The Canadian stock market has been showing signs of life as of late, but there’s still a large hill to climb back to positive territory. The S&P/TSX Composite Index jumped 2% last week, but the index is still trading at a loss of just about 10% on the year.
Unfortunately, for the bulls, at least, there may be more pain in the short term. There’s enough uncertainty in the broader economy to cause more volatility in the stock market in the coming months.
Long-term investors, however, don’t need to be as concerned with that. Instead, as a long-term investor myself, my focus today is on taking advantage of the market’s generous buying opportunities.
Here are four top Canadian stocks high up on my watch list right now.
Brookfield Asset Management
There’s never a bad time to load up on this Canadian stock. Brookfield Asset Management (TSX:BAM.A)(NYSE:BAM) offers investors a rare mix of broad diversification and market-beating growth potential.
The $100 billion asset management company is as close to an index fund as you’ll find on the TSX. Brookfield Asset Management has customers spread across the globe, spanning a range of different industries.
Over the past five years, shares are up just shy of 100%. That’s good enough for close to tripling the returns of the broader Canadian stock market.
Shopify
It’s hard to ignore Shopify (TSX:SHOP)(NYSE:SHOP) at these price levels. As a current shareholder, I’ve added to my position more than once this year already and might not be done yet.
After an incredible first four years on the TSX, the valuation may have finally caught up to the growth stock. Shares have plummeted almost 70% year to date, alongside many other growth stocks.
There’s no doubt in my mind that the tech giant will return to outperforming the market. It may take some time as the market recovers, but long-term investors shouldn’t wait too long if they’re looking to take advantage of this fantastic buying opportunity.
Descartes Systems
Descartes Systems (TSX:DSG)(NASDAQ:DSGX) is another tech stock that is feeling the effects of the market selloff this year. Despite the growth stock returning close to 200% over the past five years, shares are down 10% year to date.
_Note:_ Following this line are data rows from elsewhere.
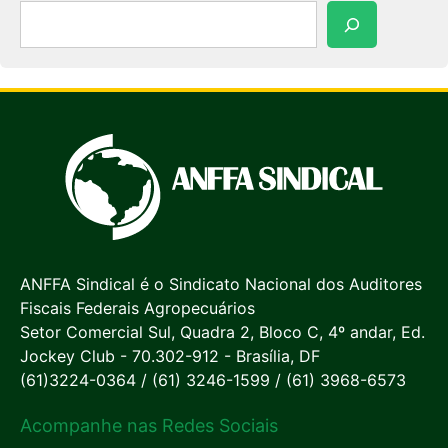
Pesquisar
ANFFA Sindical é o Sindicato Nacional dos Auditores
Fiscais Federais Agropecuários
Setor Comercial Sul, Quadra 2, Bloco C, 4º andar, Ed.
Jockey Club - 70.302-912 - Brasília, DF
(61)3224-0364 / (61) 3246-1599 / (61) 3968-6573
Acompanhe nas Redes Sociais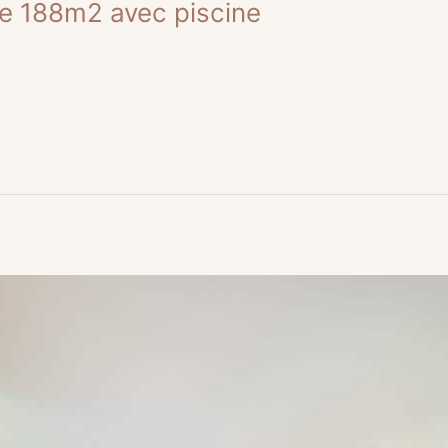
 de 188m2 avec piscine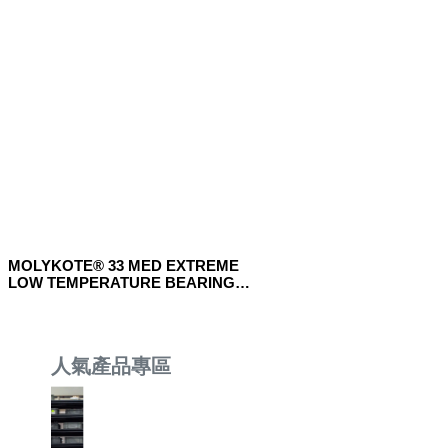
MOLYKOTE® 33 MED EXTREME
LOW TEMPERATURE BEARING
GREASE WHITE TO OFF WHITE
人氣產品專區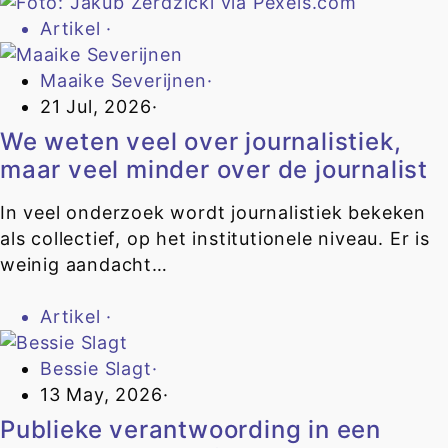
Artikel
·
Maaike Severijnen
·
21 Jul, 2026
·
We weten veel over journalistiek,
maar veel minder over de journalist
In veel onderzoek wordt journalistiek bekeken
als collectief, op het institutionele niveau. Er is
weinig aandacht…
Artikel
·
Bessie Slagt
·
13 May, 2026
·
Publieke verantwoording in een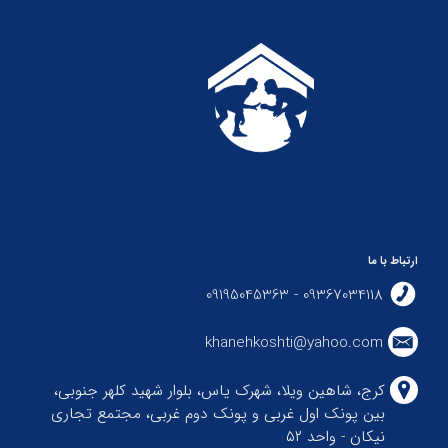
ارتباط با ما
09367034118 - 09195045363
khanehkoshti@yahoo.com
کرج، شاهین ویلا، شهرک یاس، بلوار شهید کلهر جنوبی،
بین پونک اول غربی و پونک دوم غربی، مجتمع تجاری
نیکان - واحد ۵۲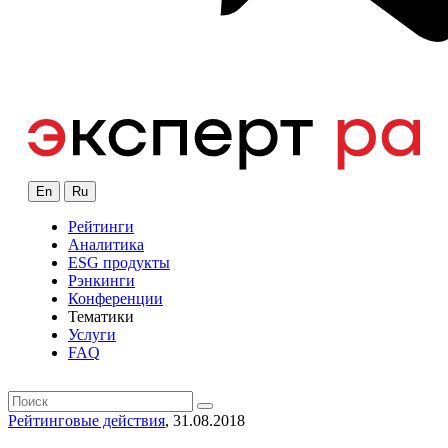
En
Ru
Рейтинги
Аналитика
ESG продукты
Рэнкинги
Конференции
Тематики
Услуги
FAQ
Рейтинговые действия
, 31.08.2018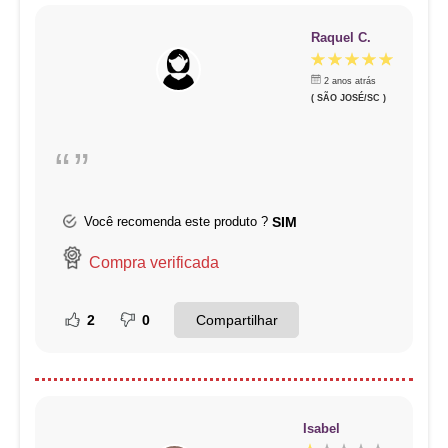
Raquel C.
2 anos atrás
( SÃO JOSÉ/SC )
“
”
Você recomenda este produto ?
SIM
Compra verificada
Compartilhar
2
0
Isabel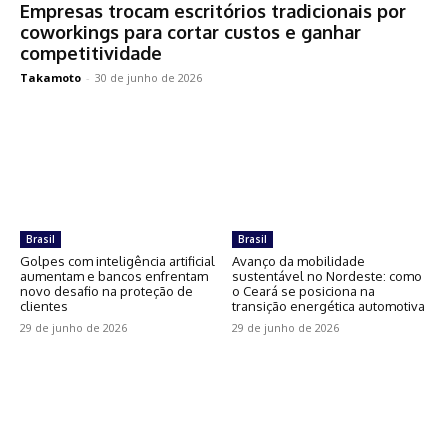
Empresas trocam escritórios tradicionais por
coworkings para cortar custos e ganhar
competitividade
Takamoto
-
30 de junho de 2026
Brasil
Brasil
Golpes com inteligência artificial
Avanço da mobilidade
aumentam e bancos enfrentam
sustentável no Nordeste: como
novo desafio na proteção de
o Ceará se posiciona na
clientes
transição energética automotiva
29 de junho de 2026
29 de junho de 2026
The company is a Canadian leader in the logistics and supply chain management industry. It offers its customers a range of different cloud-based solutions, which I’m betting will only continue to see a rise in demand over the next decade.
The tech stock up is close to 20% since early May. Similar to Shopify, I’d strongly suggest acting fast if you’re considering starting a position.
Algonquin Power
To balance out the two high-growth tech stocks on this list, I’ve got a dependable utility company.
Algonquin Power (TSX:AQN)(NYSE:AQN) is the ideal stock to own during a bear market. The company can provide a portfolio with the defensiveness it needs to weather harsh market conditions. In addition to that, the utility stock can provide investors with a steady stream of passive income.
At today’s stock price, Algonquin Power’s annual dividend of $0.95 per share yields just about 5.5%.
If your portfolio skews towards high-risk growth stocks, this is a company you want to own, especially during today’s unpredictable market conditions.